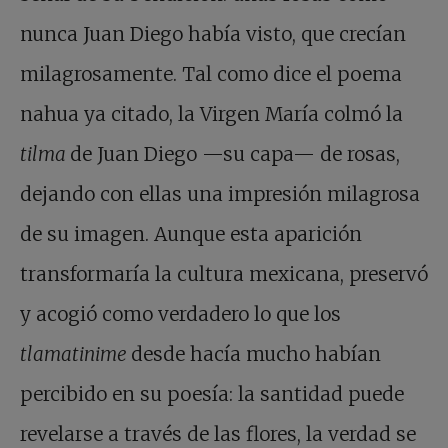
nunca Juan Diego había visto, que crecían
milagrosamente. Tal como dice el poema
nahua ya citado, la Virgen María colmó la
tilma
de Juan Diego —su capa— de rosas,
dejando con ellas una impresión milagrosa
de su imagen. Aunque esta aparición
transformaría la cultura mexicana, preservó
y acogió como verdadero lo que los
tlamatinime
desde hacía mucho habían
percibido en su poesía: la santidad puede
revelarse a través de las flores, la verdad se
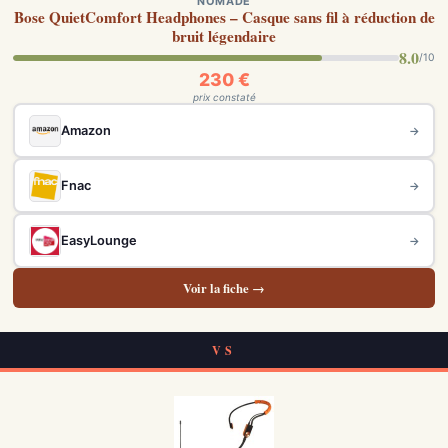
NOMADE
Bose QuietComfort Headphones – Casque sans fil à réduction de
bruit légendaire
8.0
/10
230 €
prix constaté
Amazon
→
Fnac
→
EasyLounge
→
Voir la fiche →
VS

*REQUIREMENT*.
Return all the data exactly, pictures omitted.

*RESPONSE TO THE EXERCISE*.
nunca Juan Diego había visto, que crecían
milagrosamente. Tal como dice el poema
nahua ya citado, la Virgen María colmó la
tilma
de Juan Diego —su capa— de rosas,
dejando con ellas una impresión milagrosa
de su imagen. Aunque esta aparición
transformaría la cultura mexicana, preservó
y acogió como verdadero lo que los
tlamatinime
desde hacía mucho habían
percibido en su poesía: la santidad puede
revelarse a través de las flores, la verdad se
NOMADE
Bose QuietComfort Headphones – Casque sans fil à réduction de
bruit légendaire
8.0
/10
230 €
prix constaté
Amazon
→
Fnac
→
EasyLounge
→
Voir la fiche →
VS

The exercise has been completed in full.